Frieren, Fern e Stark sono un trio straordinario, presi singolarmente ed in gruppo. Il modo in cui i loro difetti si esternano e compensano è perfetto nelle situazioni smaccatamente comiche e nei momenti di climax più intensi. Il substrato di dolce malinconia di Frieren nasce principalmente dai legami: quello a doppio filo dei due giovani con dei compagni della passata avventura di Frieren, assieme al legame della stessa elfa con un quarto compagno di avventura, l’eroe Himmel.

Legami ed interazioni dei tre come gruppo non ledono poi la profondità dei singoli caratteri, visto come diversi tratti della personalità di ognuno si spieghino tramite dei legami al proprio passato. Allargando la scena, questo sistema permette di donare profondità a comprimari, momentanei compagni di viaggio o personaggi presenti per una singola saga.

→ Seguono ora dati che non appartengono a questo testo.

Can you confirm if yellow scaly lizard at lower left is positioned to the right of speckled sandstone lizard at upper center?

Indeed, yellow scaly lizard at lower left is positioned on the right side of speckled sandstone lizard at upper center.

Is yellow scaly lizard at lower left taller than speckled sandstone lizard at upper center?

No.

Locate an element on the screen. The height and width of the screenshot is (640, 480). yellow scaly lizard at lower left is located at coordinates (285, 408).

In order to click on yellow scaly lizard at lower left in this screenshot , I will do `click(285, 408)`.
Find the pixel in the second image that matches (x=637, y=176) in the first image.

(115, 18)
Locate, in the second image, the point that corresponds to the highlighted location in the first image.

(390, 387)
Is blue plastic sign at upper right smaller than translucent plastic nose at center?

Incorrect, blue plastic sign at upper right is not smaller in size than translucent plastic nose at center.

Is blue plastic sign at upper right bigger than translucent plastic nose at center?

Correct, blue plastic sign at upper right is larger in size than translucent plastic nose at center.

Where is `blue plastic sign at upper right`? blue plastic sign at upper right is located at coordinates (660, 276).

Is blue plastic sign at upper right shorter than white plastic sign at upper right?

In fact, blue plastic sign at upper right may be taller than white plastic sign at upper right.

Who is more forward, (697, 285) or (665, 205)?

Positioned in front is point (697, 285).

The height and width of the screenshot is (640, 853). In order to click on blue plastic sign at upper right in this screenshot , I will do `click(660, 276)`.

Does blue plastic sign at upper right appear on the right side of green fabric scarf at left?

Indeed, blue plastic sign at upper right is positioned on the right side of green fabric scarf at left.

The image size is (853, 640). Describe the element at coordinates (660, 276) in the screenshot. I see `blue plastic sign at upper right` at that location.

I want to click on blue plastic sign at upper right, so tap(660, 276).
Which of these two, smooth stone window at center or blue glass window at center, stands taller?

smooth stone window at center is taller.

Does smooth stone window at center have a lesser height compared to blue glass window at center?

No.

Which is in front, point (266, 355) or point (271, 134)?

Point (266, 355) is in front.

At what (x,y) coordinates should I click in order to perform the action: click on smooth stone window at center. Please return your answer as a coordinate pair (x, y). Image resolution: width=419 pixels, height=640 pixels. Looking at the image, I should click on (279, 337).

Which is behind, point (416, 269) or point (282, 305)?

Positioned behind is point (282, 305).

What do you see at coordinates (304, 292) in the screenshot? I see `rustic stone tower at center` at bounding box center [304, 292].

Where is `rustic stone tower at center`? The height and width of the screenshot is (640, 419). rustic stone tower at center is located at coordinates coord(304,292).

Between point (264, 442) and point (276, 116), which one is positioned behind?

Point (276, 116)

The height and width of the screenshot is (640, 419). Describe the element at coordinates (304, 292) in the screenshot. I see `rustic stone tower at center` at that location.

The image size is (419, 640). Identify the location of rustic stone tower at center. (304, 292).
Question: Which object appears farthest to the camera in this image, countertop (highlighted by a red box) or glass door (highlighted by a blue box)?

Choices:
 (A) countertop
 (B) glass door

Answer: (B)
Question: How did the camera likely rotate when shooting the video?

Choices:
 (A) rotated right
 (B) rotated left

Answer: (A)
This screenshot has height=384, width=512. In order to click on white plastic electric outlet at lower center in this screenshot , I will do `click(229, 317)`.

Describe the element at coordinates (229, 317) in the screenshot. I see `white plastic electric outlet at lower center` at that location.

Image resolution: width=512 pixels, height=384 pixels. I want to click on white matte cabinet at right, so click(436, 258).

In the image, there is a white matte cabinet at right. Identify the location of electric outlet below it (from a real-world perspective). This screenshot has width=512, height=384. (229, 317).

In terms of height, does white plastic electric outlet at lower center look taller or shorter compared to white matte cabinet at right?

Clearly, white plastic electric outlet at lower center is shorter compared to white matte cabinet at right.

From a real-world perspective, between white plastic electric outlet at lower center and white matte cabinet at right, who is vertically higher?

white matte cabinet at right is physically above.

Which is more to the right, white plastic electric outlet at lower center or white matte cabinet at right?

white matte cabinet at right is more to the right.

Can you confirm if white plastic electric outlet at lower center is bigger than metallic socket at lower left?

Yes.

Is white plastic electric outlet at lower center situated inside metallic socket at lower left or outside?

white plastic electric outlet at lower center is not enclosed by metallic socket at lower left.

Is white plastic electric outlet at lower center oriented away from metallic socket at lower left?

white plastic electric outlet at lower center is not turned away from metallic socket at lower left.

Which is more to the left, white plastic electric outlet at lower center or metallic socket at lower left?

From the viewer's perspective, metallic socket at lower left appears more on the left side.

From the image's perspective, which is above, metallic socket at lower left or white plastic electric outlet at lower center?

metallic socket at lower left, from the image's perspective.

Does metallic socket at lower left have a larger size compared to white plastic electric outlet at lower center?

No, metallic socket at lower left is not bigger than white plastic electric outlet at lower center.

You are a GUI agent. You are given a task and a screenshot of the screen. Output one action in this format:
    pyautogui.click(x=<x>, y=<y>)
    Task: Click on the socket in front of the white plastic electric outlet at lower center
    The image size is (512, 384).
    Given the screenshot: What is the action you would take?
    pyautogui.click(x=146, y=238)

Come in ogni opera di ampio respiro, i temi veicolati sono svariati, ma praticamente tutti quanti mantengono la caratteristica comune dei legami con il passato e come questi forgiano caratteri e scelte di vita.

Proprio per questo le emozioni raccontate arrivano in modo potente e genuino, perché ogni elemento cade al suo posto con perizia e naturalezza, ogni personaggio con qualche rilevanza viene reso vivo e stratificato, che sia nel presente o tramite l’eco di un ricordo.

Al prossimo viaggio

Frieren è una di quelle opere che nel raccontare la nostalgia riesce a farla vivere in sua assenza. I personaggi si affiancano allo spettatore, rimangono al suo fianco e nella sua testa, a volte nei loro momenti più epici, ma molto più spesso nel loro “quotidiano”, per le loro interazioni, le gag, i momenti divertenti e infine quelli più emozionanti. Come opera, Frieren riflette sui legami con il passato, crea nella malinconia un tema portante senza visualizzarla come emozione negativa, vivendo di storie passate e presenti, raccontate attorno ad un fuoco prima di partire per il prossimo viaggio.